Items from a data source
-- Opening Marker --

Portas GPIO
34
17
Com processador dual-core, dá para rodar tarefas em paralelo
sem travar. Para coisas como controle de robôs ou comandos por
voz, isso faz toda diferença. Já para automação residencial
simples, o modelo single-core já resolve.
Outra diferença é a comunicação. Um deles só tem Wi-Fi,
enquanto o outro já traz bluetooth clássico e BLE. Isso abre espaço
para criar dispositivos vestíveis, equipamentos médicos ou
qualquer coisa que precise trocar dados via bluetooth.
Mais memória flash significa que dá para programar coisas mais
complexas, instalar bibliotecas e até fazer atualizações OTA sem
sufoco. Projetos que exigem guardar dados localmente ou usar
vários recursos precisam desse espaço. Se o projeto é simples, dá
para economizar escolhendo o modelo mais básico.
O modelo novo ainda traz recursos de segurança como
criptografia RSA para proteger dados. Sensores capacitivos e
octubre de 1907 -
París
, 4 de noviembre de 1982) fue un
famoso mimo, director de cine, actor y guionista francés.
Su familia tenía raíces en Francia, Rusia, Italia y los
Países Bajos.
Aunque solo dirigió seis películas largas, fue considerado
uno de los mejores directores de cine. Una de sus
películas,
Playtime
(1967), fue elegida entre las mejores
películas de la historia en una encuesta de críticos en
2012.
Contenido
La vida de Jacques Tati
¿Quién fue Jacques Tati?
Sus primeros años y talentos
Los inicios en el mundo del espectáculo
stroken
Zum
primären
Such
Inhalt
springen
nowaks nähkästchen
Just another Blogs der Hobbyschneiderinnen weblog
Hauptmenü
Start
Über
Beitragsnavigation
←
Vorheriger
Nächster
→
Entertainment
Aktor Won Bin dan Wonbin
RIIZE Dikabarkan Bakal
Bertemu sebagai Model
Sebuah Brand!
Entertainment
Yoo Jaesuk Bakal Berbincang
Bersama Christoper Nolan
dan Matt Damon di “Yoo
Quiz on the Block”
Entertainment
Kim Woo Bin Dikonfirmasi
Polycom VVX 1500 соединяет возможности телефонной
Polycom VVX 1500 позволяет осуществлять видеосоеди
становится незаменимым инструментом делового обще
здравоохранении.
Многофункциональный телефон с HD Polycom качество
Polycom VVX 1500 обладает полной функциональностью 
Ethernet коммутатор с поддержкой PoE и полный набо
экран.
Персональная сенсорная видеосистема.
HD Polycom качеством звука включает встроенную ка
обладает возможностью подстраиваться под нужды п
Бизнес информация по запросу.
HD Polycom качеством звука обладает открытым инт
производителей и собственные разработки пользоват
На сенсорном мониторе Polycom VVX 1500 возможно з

-- Closing Marker --

* _TASK REQUIREMENTS_
Could you set down each entry above word for word?

* _RESPONSE BOX_
Portas GPIO
34
17
Com processador dual-core, dá para rodar tarefas em paralelo
sem travar. Para coisas como controle de robôs ou comandos por
voz, isso faz toda diferença. Já para automação residencial
simples, o modelo single-core já resolve.
Outra diferença é a comunicação. Um deles só tem Wi-Fi,
enquanto o outro já traz bluetooth clássico e BLE. Isso abre espaço
para criar dispositivos vestíveis, equipamentos médicos ou
qualquer coisa que precise trocar dados via bluetooth.
Mais memória flash significa que dá para programar coisas mais
complexas, instalar bibliotecas e até fazer atualizações OTA sem
sufoco. Projetos que exigem guardar dados localmente ou usar
vários recursos precisam desse espaço. Se o projeto é simples, dá
para economizar escolhendo o modelo mais básico.
O modelo novo ainda traz recursos de segurança como
criptografia RSA para proteger dados. Sensores capacitivos e
octubre de 1907 -
París
, 4 de noviembre de 1982) fue un
famoso mimo, director de cine, actor y guionista francés.
Su familia tenía raíces en Francia, Rusia, Italia y los
Países Bajos.
Aunque solo dirigió seis películas largas, fue considerado
uno de los mejores directores de cine. Una de sus
películas,
Playtime
(1967), fue elegida entre las mejores
películas de la historia en una encuesta de críticos en
2012.
Contenido
La vida de Jacques Tati
¿Quién fue Jacques Tati?
Sus primeros años y talentos
Los inicios en el mundo del espectáculo
stroken
Zum
primären
Such
Inhalt
springen
nowaks nähkästchen
Just another Blogs der Hobbyschneiderinnen weblog
Hauptmenü
Start
Über
Beitragsnavigation
←
Vorheriger
Nächster
→
Entertainment
Aktor Won Bin dan Wonbin
RIIZE Dikabarkan Bakal
Bertemu sebagai Model
Sebuah Brand!
Entertainment
Yoo Jaesuk Bakal Berbincang
Bersama Christoper Nolan
dan Matt Damon di “Yoo
Quiz on the Block”
Entertainment
Kim Woo Bin Dikonfirmasi
Polycom VVX 1500 соединяет возможности телефонной
Polycom VVX 1500 позволяет осуществлять видеосоеди
становится незаменимым инструментом делового обще
здравоохранении.
Многофункциональный телефон с HD Polycom качество
Polycom VVX 1500 обладает полной функциональностью 
Ethernet коммутатор с поддержкой PoE и полный набо
экран.
Персональная сенсорная видеосистема.
HD Polycom качеством звука включает встроенную ка
обладает возможностью подстраиваться под нужды п
Бизнес информация по запросу.
HD Polycom качеством звука обладает открытым инт
производителей и собственные разработки пользоват
На сенсорном мониторе Polycom VVX 1500 возможно з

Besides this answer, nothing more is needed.